Cassandre hoche la tête avec un gémissement. La douleur iradie dans tout son bras. Reprenant leur route, l'adolescente observe l'aspect curieux de sa tortionnaire : les cheveux courts, noirs et coiffés en queue de cheval, une mèche rouge barre son front. Bel et bien asiatique, elle porte une combinaison noire en simili cuir digne d'une maîtresse sado-maso et un tanto pend à sa ceinture. A son look, on pourrait penser qu'elle est jeune. Et adepte du mouvement punk. A son visage, on voit pourtant qu'elle est plus âgée.
Crise de la quarantaine ?
Cassandre sourit discrètement à cette pensée. Sourire qui disparaît lorsque la punk la fait pénétrer dans une salle de douche après être passée par une chambre de taille gigantesque, raccord à l'ambiance de château fort du lieu tout entier.
- Laves-toi, ordonne-t-elle sèchement.
Cassandre, ébahie, se tourne vers l'asiatique.
- Ici ? Avec vous qui me reluquez ? Pas question !
- Tu préfères la douche commune des hommes, peut-être ? sourit-elle avec venin.

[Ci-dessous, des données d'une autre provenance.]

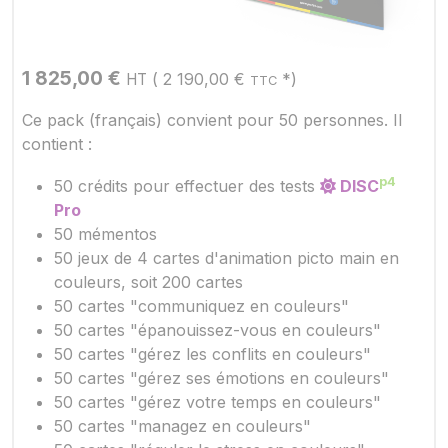
1 825,00
€
(
2 190,00
€
*)
HT
TTC
Ce pack (français) convient pour 50 personnes. Il
contient :
p4
50 crédits pour effectuer des tests
DISC
Pro
50 mémentos
50 jeux de 4 cartes d'animation picto main en
couleurs, soit 200 cartes
50 cartes "communiquez en couleurs"
50 cartes "épanouissez-vous en couleurs"
50 cartes "gérez les conflits en couleurs"
50 cartes "gérez ses émotions en couleurs"
50 cartes "gérez votre temps en couleurs"
50 cartes "managez en couleurs"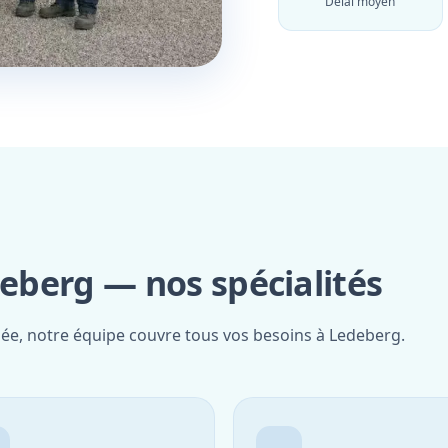
Délai moyen
deberg — nos spécialités
iée, notre équipe couvre tous vos besoins à Ledeberg.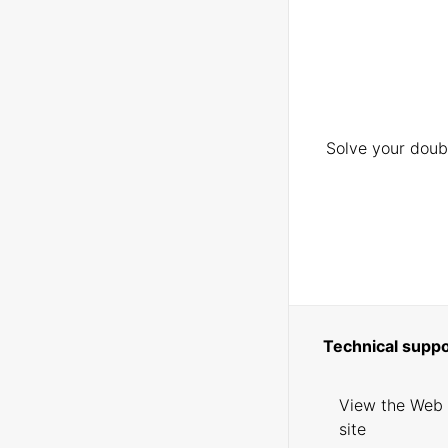
Solve your doubt
Technical suppo
View the Web
site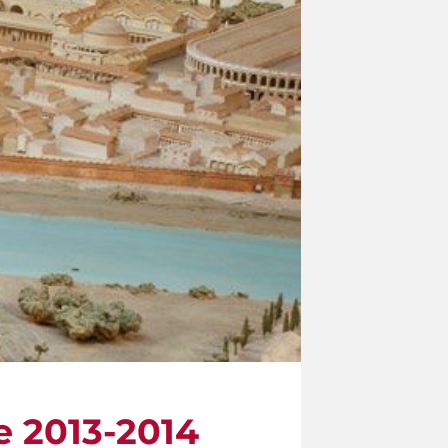
e 2013-2014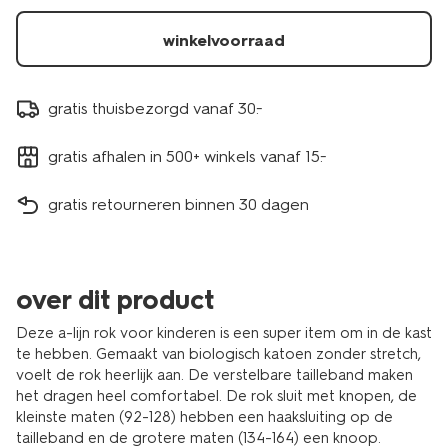
winkelvoorraad
gratis thuisbezorgd vanaf 30.-
gratis afhalen in 500+ winkels vanaf 15.-
gratis retourneren binnen 30 dagen
over dit product
Deze a-lijn rok voor kinderen is een super item om in de kast
te hebben. Gemaakt van biologisch katoen zonder stretch,
voelt de rok heerlijk aan. De verstelbare tailleband maken
het dragen heel comfortabel. De rok sluit met knopen, de
kleinste maten (92-128) hebben een haaksluiting op de
tailleband en de grotere maten (134-164) een knoop.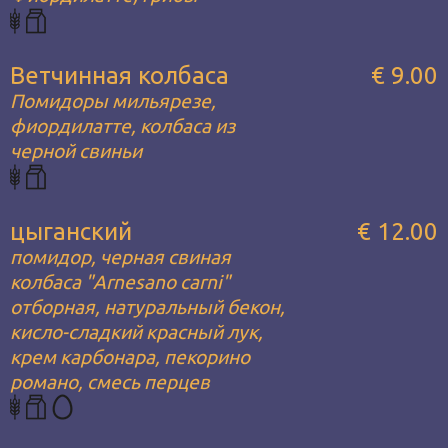
Ветчинная колбаса
€ 9.00
Помидоры мильярезе,
фиордилатте, колбаса из
черной свиньи
цыганский
€ 12.00
помидор, черная свиная
колбаса "Arnesano carni"
отборная, натуральный бекон,
кисло-сладкий красный лук,
крем карбонара, пекорино
романо, смесь перцев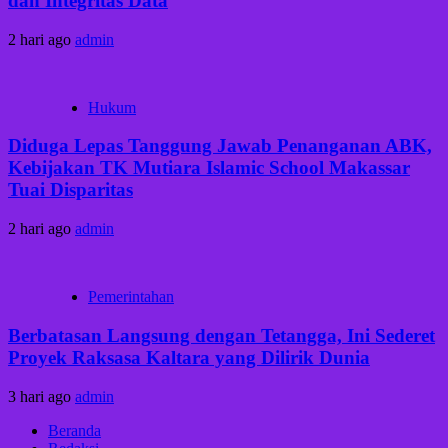
dan Integritas Data
2 hari ago
admin
Hukum
Diduga Lepas Tanggung Jawab Penanganan ABK,
Kebijakan TK Mutiara Islamic School Makassar
Tuai Disparitas
2 hari ago
admin
Pemerintahan
Berbatasan Langsung dengan Tetangga, Ini Sederet
Proyek Raksasa Kaltara yang Dilirik Dunia
3 hari ago
admin
Beranda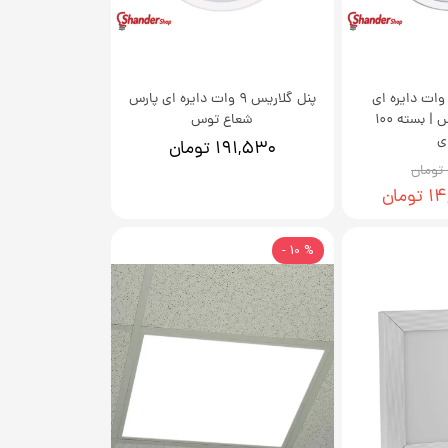
راغ گلاریس 7 وات دایره ای
پنل گلاریس 9 وات دایره ای پارس
پارس شعاع توس | بسته 100
شعاع توس
ی
۱۹۱,۵۳۰ تومان
مان
% 10 -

Avalant difficilement sa salive, la jeune fille se déshabille puis entre dans la douche à l'italienne. Elle sait que cette vipère en est capable.
Mais que fait-elle ici ? Qui est cette folle ? Où est sa famille ?
Une fois propre, la femme l'aide à s'habiller et à panser ses blessures. Son dos semble plus abîmé qu'à l'ordinaire et sa blessure à l'épaule semble avoir été fait par un trident... ou un saï. Elle a suffisamment côtoyé Raphaël pour savoir quel genre de plaies peut infliger cette arme. La substance couvrant son visage et ses cheveux était du sang et, pourtant, elle n'a aucune blessure au visage ou à la tête.
- Comment me suis-je fait ça ? demande timidement l'adolescente.
L'asiatique, qui termine son bandage, relève brièvement le regard sur elle avant de retourner à sa tâche.
- Tu n'as pas vraiment envie de le savoir, décide-t-elle d'une voix étrangement douce.
- Et moi, je suis sûre que si, insiste la jeune fille.
Avec un sourire amusé, l'étrange punk termine ses soins avant de lui ordonner de la suivre dans la chambre et de la forcer à s'asseoir sur le grand lit. Une fois fait, elle va s'affaler dans un énorme fauteuil près de la fenêtre, à l'autre bout de la pièce.
- Je m'appelle Karai, commence-t-elle. Je suis née et j'ai passé la majorité de ma vie au Japon. Après ma formation de ninja, j'ai été envoyé ici pour me mettre au service de maître Shredder .
Cassandre ne comprend pas pourquoi cette folle lui raconte sa vie mais, au nom de "Shredder", elle dresse l'oreille.
- Shredder ? Le fou furieux qui a failli faire exploser New-York ?
La jeune fille voit sa vis-à-vis serrer les poings et lui jeter un regard noir.
- Celui-là même, répond-elle sèchement. Toujours est-il qu'après son arrestation, j'ai trouvé un nouveau travail : empêcher les mutants de nuire aux humains. Heureusement, nous sommes arrivés à temps pour toi...
Une sueur froide coule le long de la colonne vertébrale de la captive. Elle ne connaissait pas beaucoup de mutants et un seul d'entre eux disposait d'un saï... Mais elle ne peut pas y croire. Pourquoi faire ça ? Et bordel, où est sa famille ?
- Qu'est-ce que vous voulez dire ?
La japonaise secoue tristement la tête avant de se lever pour lui faire face. Maternellement, elle s'agenouille devant elle et l'entoure de ses bras.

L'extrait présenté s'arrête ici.